It is what other houses are actually selling at, near your house that is the overriding factor--not poop stains, dirty windows, mold on the siding. A professional is appraising for the bank to determine a reasonable , loanable value in line with the rest of the loans the bank is making. 

Of course, you'll clean it up to live there, or to resell. But what you do for now, other than soothing your own feel good feelings, will be of little help.

geo


----------



## painterswife (Jun 7, 2004)

Heritagefarm said:


> It's a good idea if you can. Buying a house without a pre approval can result in a lot of wasted time.


You can't get approval until you have signed the purchase documents. That is why contracts always have a stipulation that depends on finance approval.


----------



## po boy (Jul 12, 2010)

We got off topic. The question was:
How to add the most value to a appraisal quickly , cheaply with the least work.
The things u are doing should add value but if you go with an agency lender the loan will be based on what she paid for it. I am not sure what the minimum loan is for agency lenders now, but if this is under $30,000 you might have a problem. Again, go to the local bank,


----------



## Heritagefarm (Feb 21, 2010)

painterswife said:


> You can't get approval until you have signed the purchase documents. That is why contracts always have a stipulation that depends on finance approval.

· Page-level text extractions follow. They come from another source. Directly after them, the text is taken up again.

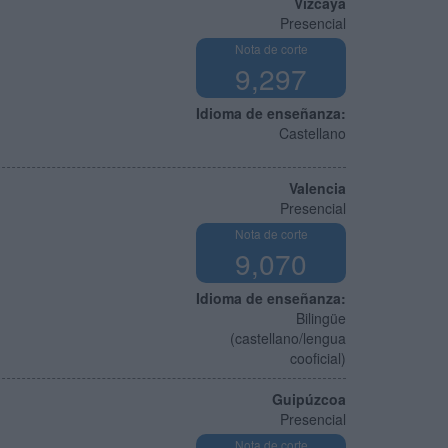
Vizcaya
Presencial
Nota de corte
9,297
Idioma de enseñanza:
Castellano
Valencia
Presencial
Nota de corte
9,070
Idioma de enseñanza:
Bilingüe
(castellano/lengua
cooficial)
Guipúzcoa
Presencial
Nota de corte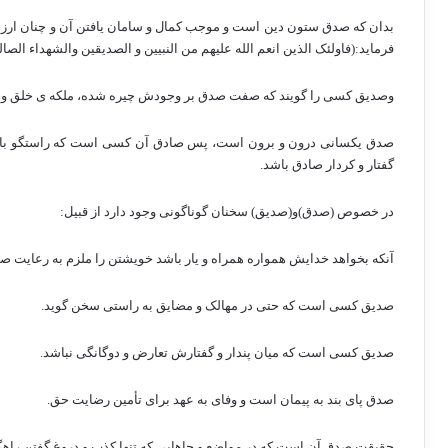
بدان که صدق ستون دین است و موجب کمال و سامان یافتن آن و چنان ارزش
فرماید:(فاولئک الذین انعم الله علیهم من النبیین و الصدیقین والشهداء الصال
وصدیق کسی را گویند که صفت صدق بر وجودش چیره شده، ملکه ی خلق و
صدق یکسانی درون و برون است، پس صادق آن کسی است که راستگو باشد و
گفتار و کردار صادق باشد.
در خصوص (صدق)و(صدیق) سخنان گوناگونی وجود دارد از قبیل:
آنکه بخواهد خدایش همواره همراه و یار باشد خویشتن را ملزم به رعایت صدق
صدیق کسی است که حتی در مهالک و مضایق به راستی سخن گوید.
صدیق کسی است که میان پندار و گفتارش تعارض و دوگانگی نباشد.
صدق پای بند به پیمان است و وفای به عهد برای تأمین رضایت حق.
حقیقت صدق آن است که در مواضع و جاهایی که تنها کذب و دروغ گفتن را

If you just go make an offer on a house, it could waste a lot of time. I only accept offers from people who are *pre-approved *by their chosen lending institution. This means that they either have a set amount they know they can borrow, either via a written or verbal okay, which means the odds are very good they'll be able to purchase the house. Other stipulations may be installed in any offer, but that's the main crux of the issue, generally speaking. I assume people who aren't pre approved are either not serious, not able to get a loan, or wasting my time.


----------



## painterswife (Jun 7, 2004)

Heritagefarm said:


> If you just go make an offer on a house, it could waste a lot of time. I only accept offers from people who are *pre-approved *by their chosen lending institution. This means that they either have a set amount they know they can borrow, either via a written or verbal okay, which means the odds are very good they'll be able to purchase the house. Other stipulations may be installed in any offer, but that's the main crux of the issue, generally speaking. I assume people who aren't pre approved are either not serious, not able to get a loan, or wasting my time.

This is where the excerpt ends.